Domenica 15 marzo, nella Parrocchia S.Antonio di Hoji-ya-Henda, alla periferia di Luanda le S. Messe erano state celebrate eccezionalmente all’aperto. Le tre celebrazioni domenicali hanno riunito come al solito 3.000 fedeli, mentre in un angolino del sagrato alcuni operai cinesi fabbricano e verniciano delle panche.

La spiegazione, i fedeli la conoscono, ma il Parroco l’ha ricordato loro: “Sabato prossimo il Papa sarà nella nostra parrocchia.” La grande chiesa moderna è stata scelta per accogliere un incontro tra Benedetto XVI e i movimenti di promozione femminile. Il più importante, Promaica (Promozione della donna angolana nella chiesa cattolica), è molto attiva in questa enorme circoscrizione della grande periferia, i collaborazione con le quattro congregazioni religiose femminile presenti.

I giovani della parrocchia, numerosi, si sono già mobilitati. Molti parteciperanno alla veglia che si terrà sabato pomeriggio nello stadio. I migliori danzatori delle varie parrocchie stanno perfezionando la coreografia per quel giorno. Gli scouts, che parteciperanno al servizio d’ordine, vendono magliette e berretti con l’effigie di Benedetto XVI.

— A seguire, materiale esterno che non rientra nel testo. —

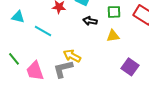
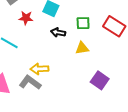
yellow arrow: (72, 56) -> (39, 69), turned -30
gray L-shape: (63, 69) -> (30, 82), turned 50

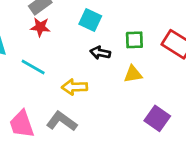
red star: (26, 18) -> (40, 27), moved
yellow arrow: (39, 69) -> (75, 87), moved

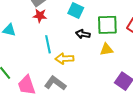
green square: (134, 40) -> (107, 25), size x1.5
cyan line: (33, 67) -> (48, 44), moved, turned 48

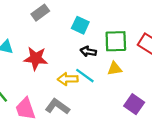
red star: (40, 16) -> (36, 58), moved, size x1.5
cyan line: (48, 44) -> (85, 76), moved, turned -42

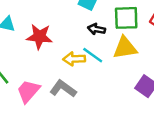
yellow triangle: (115, 69) -> (125, 48), size x1.5
pink trapezoid: (25, 109) -> (28, 91), turned 60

Il ritmo frenetico dei preparativi

Cosa si aspettano questi giovani dall’incontro con il Papa? “Che ci incoraggi a seguire il cammino di Dio, a impegnarsi” sostiene Maria, 25 anni, presidente della commissione giovanile di S.Antonio.” “Poiché la visita del Papa avviene in Quaresima, la vivremo come un pellegrinaggio”, assicura Pedro Manuel, 22 anni, membro del gruppo dei giovani ‘Amicizia e simpatia’. “È lui il capo supremo della Chiesa, e ci dirà come rinforzare la nostra fede.” “ I cattolici vedono il Santo Padre come un uomo di Dio, che rafforza la fraternità fra di loro ed incita ad un approfondimento della fede”, ribadisce fra’ Bernardo Ferriera, cappuccino, parroco di S.Antonio.

I media angolani hanno iniziato a parlare molto della visita papale sin dalla scorsa settimana, quando Mons. Filomeno Vieira Dias, coordinatore del comitato organizzatore, ha dato una conferenza stampa per annunciare che i preparativi si svolgevano con il ritmo “frenetico” richiesto. Per i Luandesi, oltre ai manifesti che cominciano ad fiorire, la prossima venuta del Papa si traduce sino all’ultimo minuto in ingorghi stradali supplementari, poché ogni strada che sarà percorsa da Benedetto XVI sta subendo un lifting completo, dal catrame della pavimentazione fino all’alto della facciate, dipinte per mezzo di una gru mobile.

Ieri, regime marxista che bandiva le Chiese e le spogliava dei loro bene, oggi il potere del presidente Josè Eduardo dos Santos desidera fare una bella figura. I suoi media hanno martellato che è un “onore” accogliere il Papa.